See the general file information for the Benchmarking. SAMPLE_readclassification_sourmash_gather.tsv gives a list of genomes in the database found in the sample.

intersect_bp
Base pairs (approximate) shared between sample and genome
f_orig_query
Fraction of the sample in the genome
f_match
Fraction of the genome in the sample
f_unique_to_query
Fraction of the sample that is only represented in this genome
f_unique_weighted
f_unique_to_query weighted by hash abundance
average_abund
Average abundace of the hashes found in the sample
median_abund
Median abundace of the hashes found in the sample
std_abund
Standard deviation abundace of the hashes found in the sample
name
Genome name
filename
Reference data file
md5
MD5 checksum of the genome

The file SAMPLE_readclassification_sourmash_lca.tsv uses the hashes to provide a taxonomic composition of the sample. While it looks like a Krona data file, the count field gives the number of assigned hashes and summed child counts.

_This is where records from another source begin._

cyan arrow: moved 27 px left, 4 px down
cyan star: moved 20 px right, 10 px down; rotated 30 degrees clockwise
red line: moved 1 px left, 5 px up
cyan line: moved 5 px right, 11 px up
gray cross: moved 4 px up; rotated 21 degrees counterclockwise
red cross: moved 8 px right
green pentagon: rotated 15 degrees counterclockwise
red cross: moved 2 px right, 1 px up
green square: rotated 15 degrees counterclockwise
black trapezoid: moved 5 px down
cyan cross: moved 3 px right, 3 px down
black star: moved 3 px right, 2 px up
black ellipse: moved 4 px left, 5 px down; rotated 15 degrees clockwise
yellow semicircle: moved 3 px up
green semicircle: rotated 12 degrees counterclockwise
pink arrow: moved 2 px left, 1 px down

SAMPLE_sourmash_signature.tsv provides information on the generated sketch/signature files.

intersect_bp
Base pairs (approximate) shared between sample and genome
f_orig_query
Fraction of the sample in the genome
f_match
Fraction of the genome in the sample
f_unique_to_query
Fraction of the sample that is only represented in this genome
f_unique_weighted
f_unique_to_query weighted by hash abundance
average_abund
Average abundace of the hashes found in the sample
median_abund
Median abundace of the hashes found in the sample
std_abund
Standard deviation abundace of the hashes found in the sample
name
Genome name
filename
Reference data file
md5
MD5 checksum of the genome

sourmash_comparison.tsv contains the comparison of the samples based on the sourmash hashes using the Jaccard similarity.